Like I said. Different dictionaries.
It is my belief that these dictionaries are somehow implanted into the male and female brains at conception. Little girls get the amplified, expanded, unabridged variety. Little boys? Well . . . they get the trimline version.
The good news is, if we can learn each others’ definitions, we’ll have a lot less male/female conflict. So, in an effort to test my theory, I have been studying manspeak, and comparing it with womanspeak. And I think I’ve become pretty fluent. Here are just a few examples:
Make-up (female): the stuff you wear on your face, so you’ll look pretty.

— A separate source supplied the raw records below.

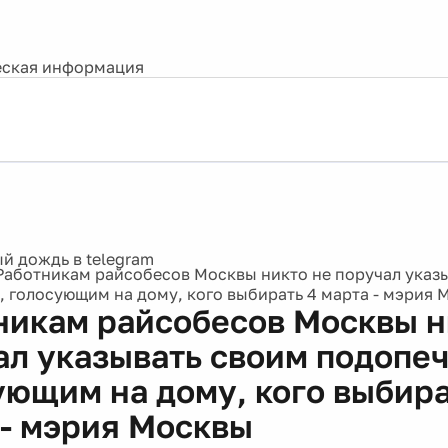
ская информация
Работникам райсобесов Москвы никто не поручал указ
 голосующим на дому, кого выбирать 4 марта - мэрия 
никам райсобесов Москвы н
ал указывать своим подопе
ующим на дому, кого выбира
 - мэрия Москвы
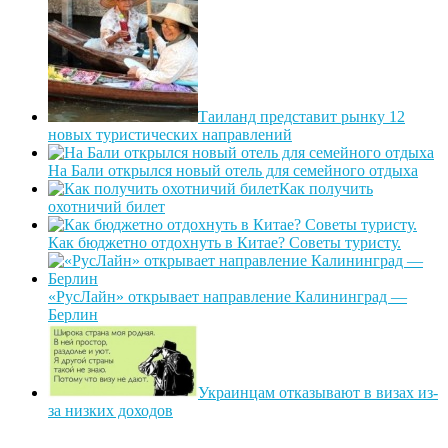
Таиланд представит рынку 12
новых туристических направлений
На Бали открылся новый отель для семейного отдыха
Как получить
охотничий билет
Как бюджетно отдохнуть в Китае? Советы туристу.
«РусЛайн» открывает направление Калининград —
Берлин
Украинцам отказывают в визах из-
за низких доходов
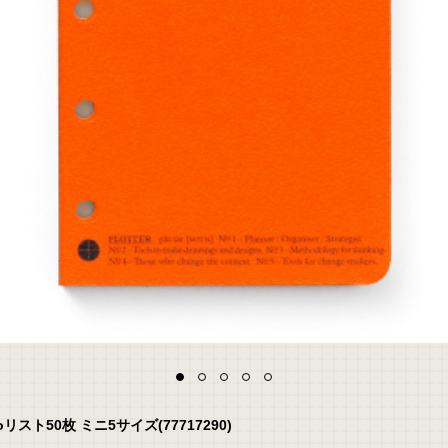
ト50枚 ミニ5サイズ(77717290)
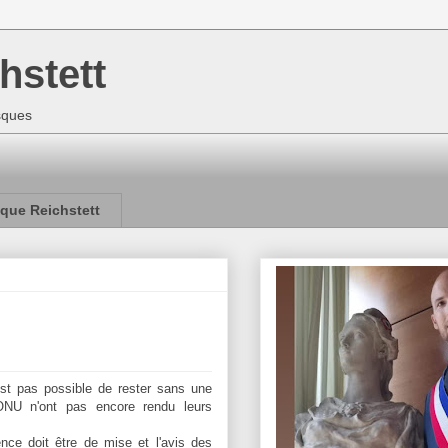
hstett
isques
que Reichstett
est pas possible de rester sans une
l'ONU n'ont pas encore rendu leurs
nce doit être de mise et l'avis des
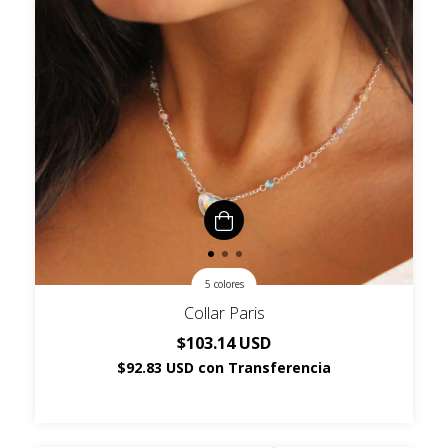
5 colores
Collar Paris
$103.14 USD
$92.83 USD
con
Transferencia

Make-up (male): the thing you have to do before she’ll let you kiss her.
Tight (female): an adjective used to describe last year’s clothes.
Tight (male): an adjective used to describe a really small parking space. Seen by most men as a challenge.
Sale (female): An excuse to buy new shoes.
Sale (male): An excuse to buy ten boxes of powdered sugar donuts.
I’m telling you, the more I learn, the more excited I get. I recently shared my excitement with Mark. I went on and on, recalling various disagreements we’ve had in the past, and revealing the why’s and how’s and what-if’s which would prevent such disagreements in the future. I explained the subtle differences in our languages, and how to interpret various words and phrases. He listened intently, and I knew. I knew this was a breakthrough moment in our relationship. I was close to tears, I was so thrilled with the possibilities of our future. No more misunderstandings. No more hurt feelings. No more arguments.
Nearly choked with emotion, I asked him, “Honey, how do you feel about all of this?”
“I feel hungry. Wanna stop for a burger?”
Genesis 1:27 “So God created man in his own image, in the image of God he created him; male and female he created them.”